Firefly luciferase detection was performed with a Firefly Luciferase Reporter Gene Assay Kit (RG005, Beyotime Biotechnology, Shanghai, China). Transduced cells were collected after 3 days, rinsed with PBS, and lysed in cell lysis buffer in an ice bath for 30 min. The liquid supernatant was collected after centrifugation at 3500 rcf for 15 min. An equivalent amount of luciferase detection reagent was added to the samples, and the chemiluminescence was detected in a multifunctional enzyme-labeling apparatus (Synergy™ 2, BioTek, Winooski, VT, USA).

2.9. Statistical Analysis

All experiments were performed in triplicate at least. The software GraphPad Prism 5.0 (GraphPad, San Diego, CA, USA) was used for statistical analyses of the data, which are shown as the mean ± the standard deviation (S.D). Differences between two groups were compared using the nonparametric Mann–Whitney U test; a one-way ANOVA followed by Dunnett’s test was used in the case of three or more groups.
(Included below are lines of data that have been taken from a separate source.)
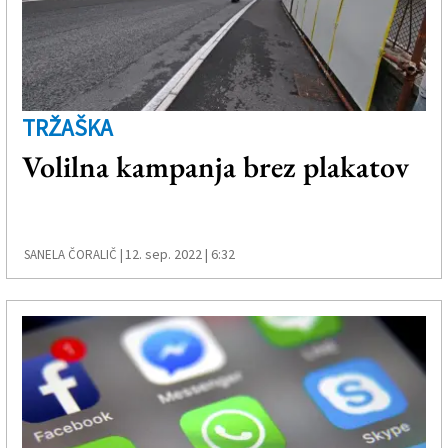
TRŽAŠKA
Volilna kampanja brez plakatov
12. sep. 2022 | 6:32
SANELA ČORALIČ |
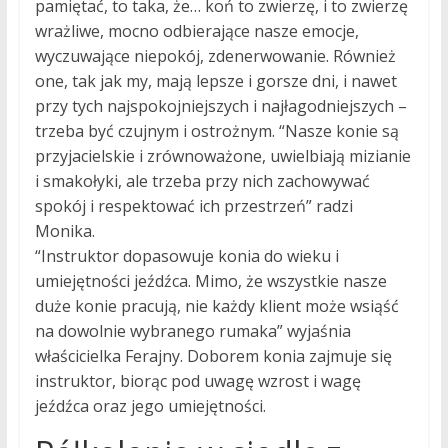
pamiętać, to taka, że… koń to zwierzę, i to zwierzę
wrażliwe, mocno odbierające nasze emocje,
wyczuwające niepokój, zdenerwowanie. Również
one, tak jak my, mają lepsze i gorsze dni, i nawet
przy tych najspokojniejszych i najłagodniejszych –
trzeba być czujnym i ostrożnym. “Nasze konie są
przyjacielskie i zrównoważone, uwielbiają mizianie
i smakołyki, ale trzeba przy nich zachowywać
spokój i respektować ich przestrzeń” radzi
Monika.
“Instruktor dopasowuje konia do wieku i
umiejętności jeźdźca. Mimo, że wszystkie nasze
duże konie pracują, nie każdy klient może wsiąść
na dowolnie wybranego rumaka” wyjaśnia
właścicielka Ferajny. Doborem konia zajmuje się
instruktor, biorąc pod uwagę wzrost i wagę
jeźdźca oraz jego umiejętności.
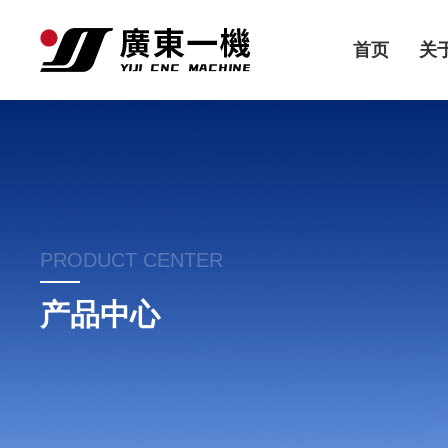
首页
关
PRODUCT CENTER
产品中心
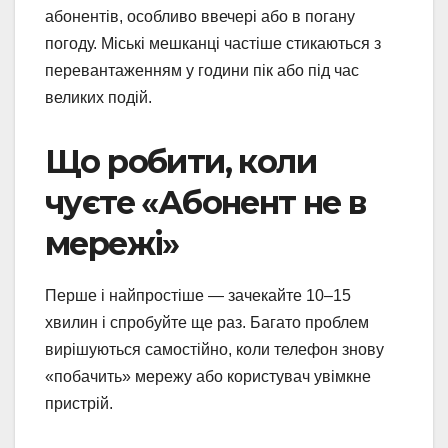
абонентів, особливо ввечері або в погану
погоду. Міські мешканці частіше стикаються з
перевантаженням у години пік або під час
великих подій.
Що робити, коли
чуєте «Абонент не в
мережі»
Перше і найпростіше — зачекайте 10–15
хвилин і спробуйте ще раз. Багато проблем
вирішуються самостійно, коли телефон знову
«побачить» мережу або користувач увімкне
пристрій.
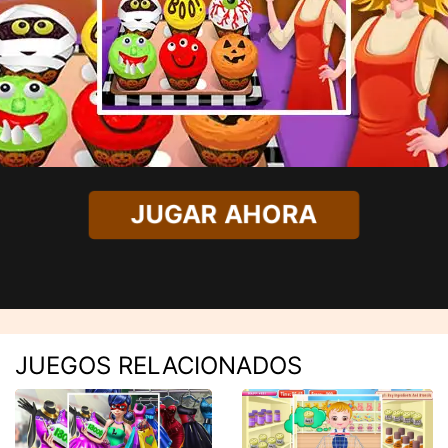
JUGAR AHORA
JUEGOS RELACIONADOS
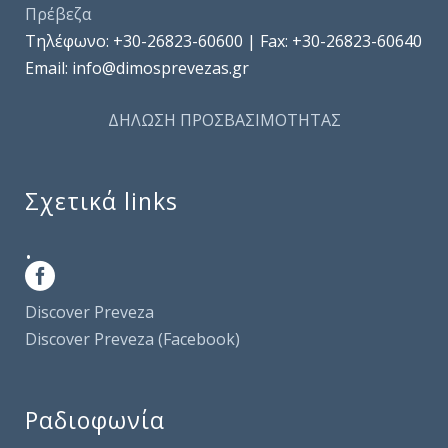
Πρέβεζα
Τηλέφωνo: +30-26823-60600 | Fax: +30-26823-60640
Email: info@dimosprevezas.gr
ΔΗΛΩΣΗ ΠΡΟΣΒΑΣΙΜΟΤΗΤΑΣ
Σχετικά links
.
Discover Preveza
Discover Preveza (Facebook)
Ραδιοφωνία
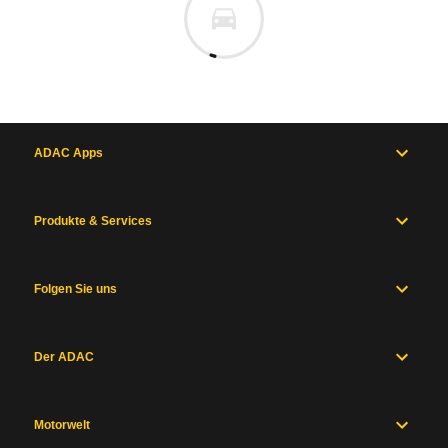
ADAC Apps
Produkte & Services
Folgen Sie uns
Der ADAC
Motorwelt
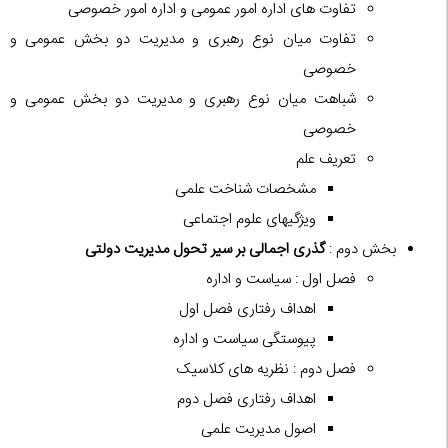
تفاوت های اداره امور عمومی و اداره امور خصوصی
تفاوت میان نوع رهبری و مدیریت دو بخش عمومی و
خصوصی
شباهت میان نوع رهبری و مدیریت دو بخش عمومی و
خصوصی
تعریف علم
مشخصات شناخت علمی
ویژگیهای علوم اجتماعی
بخش دوم :
گذری اجمالی بر سیر تحول مدیریت دولتی
فصل اول : سیاست و اداره
اهداف رفتاری فصل اول
پیوستگی سیاست و اداره
فصل دوم : نظریه های کلاسیک
اهداف رفتاری فصل دوم
اصول مدیریت علمی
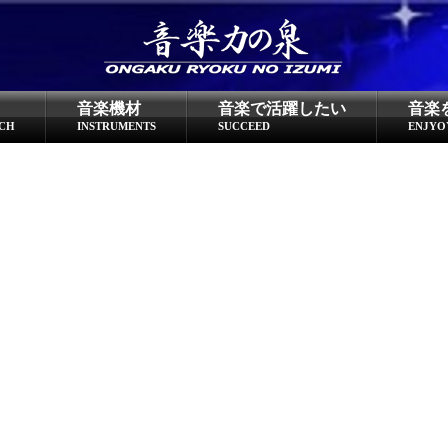
超役立つ知識／雑学
knowledge
音楽機材
音楽で活躍したい
音楽
クラシックを10倍楽しむ方法
CH
INSTRUMENTS
SUCCEED
ENJYO
音のしくみ
作曲技術
compose Tech
世界一わかりやすい音楽理論
名作を分析する
打ち込みテクニックを極める
音楽機材
instruments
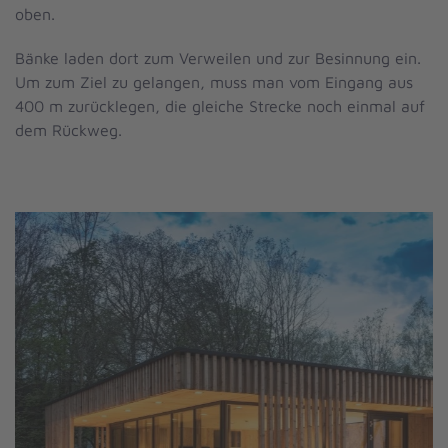
oben.
Bänke laden dort zum Verweilen und zur Besinnung ein.
Um zum Ziel zu gelangen, muss man vom Eingang aus
400 m zurücklegen, die gleiche Strecke noch einmal auf
dem Rückweg.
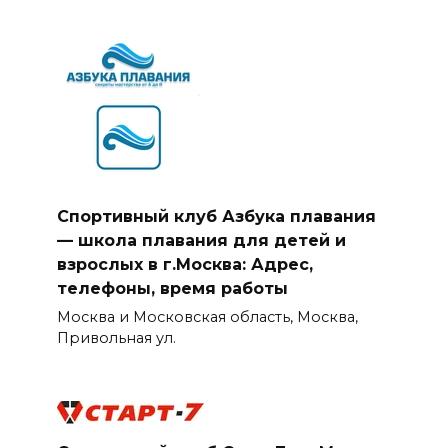
Спортивный клуб Азбука плавания
— школа плавания для детей и
взрослых в г.Москва: Адрес,
телефоны, время работы
Москва и Московская область, Москва,
Привольная ул.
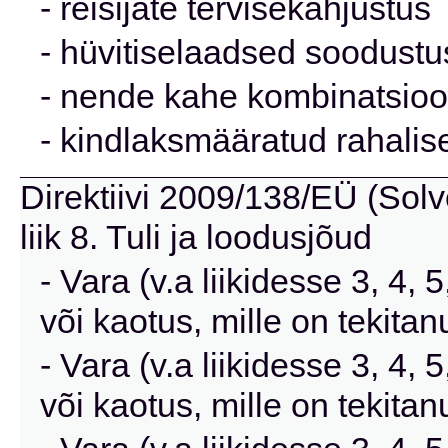
- reisijate tervisekahjustus
- hüvitiselaadsed soodust
- nende kahe kombinatsioo
- kindlaksmääratud rahalis
Direktiivi 2009/138/EÜ (Solve
liik 8. Tuli ja loodusjõud
- Vara (v.a liikidesse 3, 4,
või kaotus, mille on tekit
- Vara (v.a liikidesse 3, 4,
või kaotus, mille on tekita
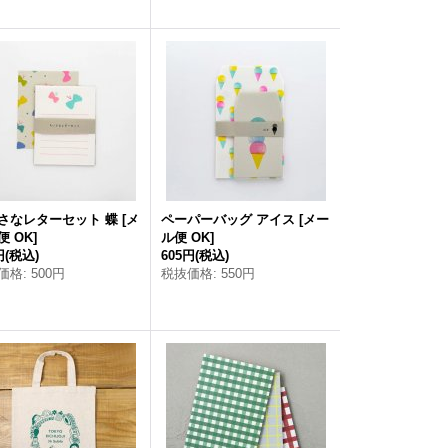
さなレターセット 蝶
[
メ
ペーパーバッグ アイス
[
メー
便 OK
]
ル便 OK
]
円
(税込)
605円
(税込)
価格
:
500円
税抜価格
:
550円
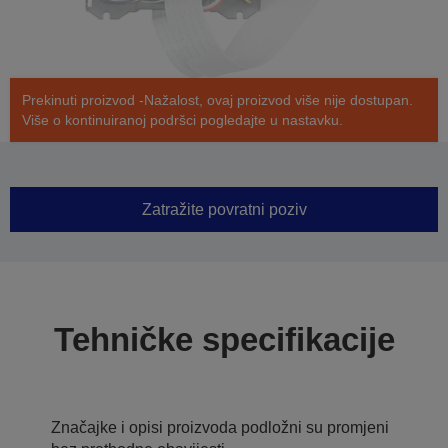
Prekinuti proizvod -Nažalost, ovaj proizvod više nije dostupan.
Više o kontinuiranoj podršci pogledajte u nastavku.
Zatražite povratni poziv
Tehničke specifikacije
Značajke i opisi proizvoda podložni su promjeni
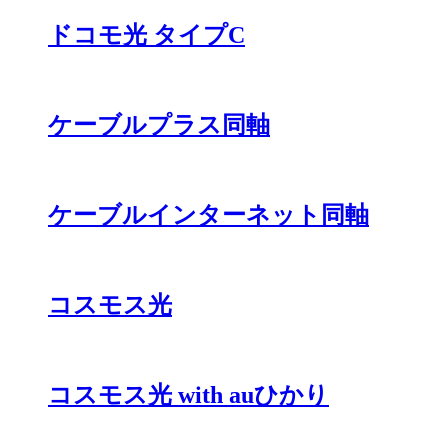
ドコモ光 タイプC
ケーブルプラス同軸
ケーブルインターネット同軸
コスモス光
コスモス光 with auひかり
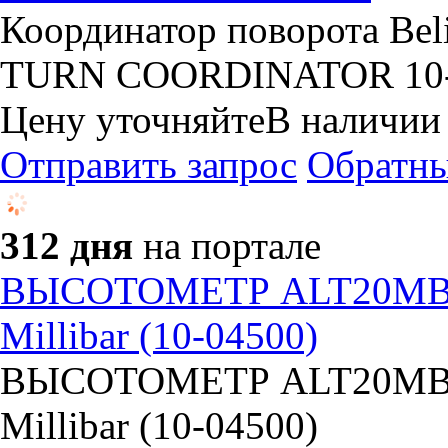
Координатор поворота Bel
TURN COORDINATOR 10
Цену уточняйте
В наличии
Отправить запрос
Обратны
312 дня
на портале
ВЫСОТОМЕТР ALT20MBF-
Millibar (10-04500)
ВЫСОТОМЕТР ALT20MBF-
Millibar (10-04500)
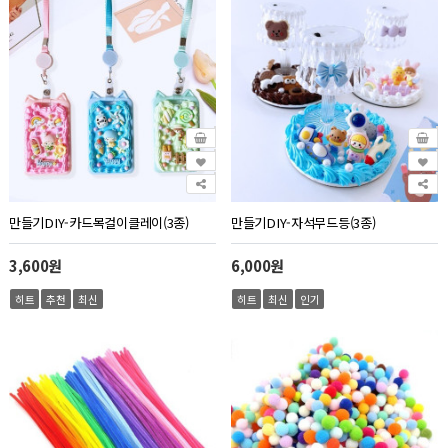
만들기DIY-카드목걸이클레이(3종)
만들기DIY-자석무드등(3종)
3,600원
6,000원
히트
추천
최신
히트
최신
인기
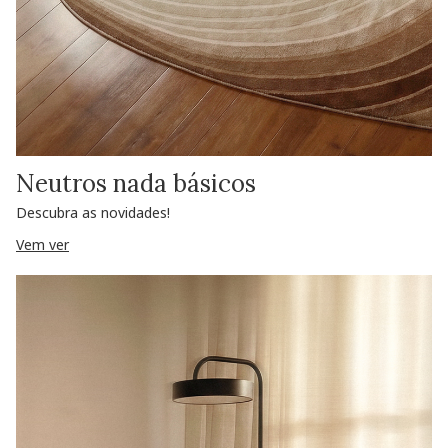
Neutros nada básicos
Descubra as novidades!
Vem ver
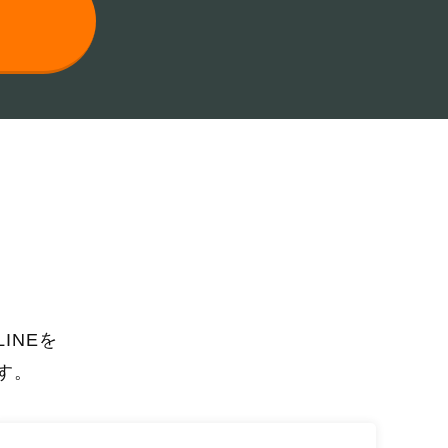
INEを
す。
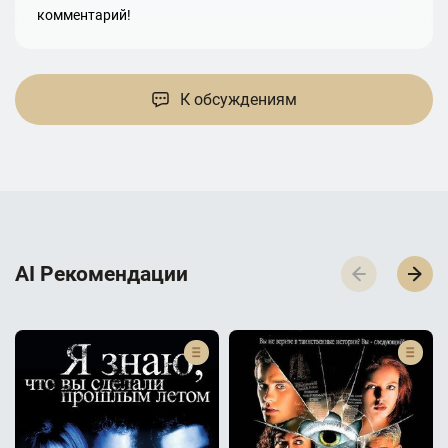
комментарий!
К обсуждениям
AI Р­е­к­о­м­е­н­д­а­ц­и­и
A p value < 0.05 was considered as significantly different: p < 0.05 (*), p < 0.01 (**), p < 0.001 (*).

3. Results

3.1. Capsid-Optimized rAAV6 Vector Mediated Efficient Transduction in Hematopoietic Cells

Various known high-efficiency transgene delivery strategies were explored to deliver the gfp gene in K562 cells, including polyethylenimine, lipofectamine, electro-transfection, rAAV-DJ, and capsid-optimized rAAV6 vectors. As shown in Figure 1A, electro-transfection, rAAV-DJ, and capsid-optimized rAAV6 vectors led to higher GFP expression, which were determined by fluorescent microscopy. Further characterization by flow cytometry revealed that electro-transfection resulted in a lower GFP-positive percentage of cells with higher transgene expression in each GFP-positive cell (Figure 1B). The capsid-optimized rAAV6 vectors had a slightly higher transduction efficiency than rAAV-DJ vectors. In addition, the capsid-optimized rAAV6 vectors conferred higher resistance to pooled intravenous immunoglobulin (IVIG) neutralization in comparison to their wild-type (WT) counterparts (data not shown) [34]. IVIG at 1 mg/mL was able to neutralize 99% of WT-rAAV6 vectors, whereas less than 5% of capsid-optimized rAAV6 vectors were neutralized at the same concentration. Thus, the capsid-optimized rAAV6 vectors were used in the following experiments to deliver exogenous genes into hematopoietic cells. We further found that rAAV6 vectors led to a ~10% transduction efficiency in the primary CD34+ HSCs and CD4+ T cells at an MOI of 10,000 vgs/cell (Figure 1C).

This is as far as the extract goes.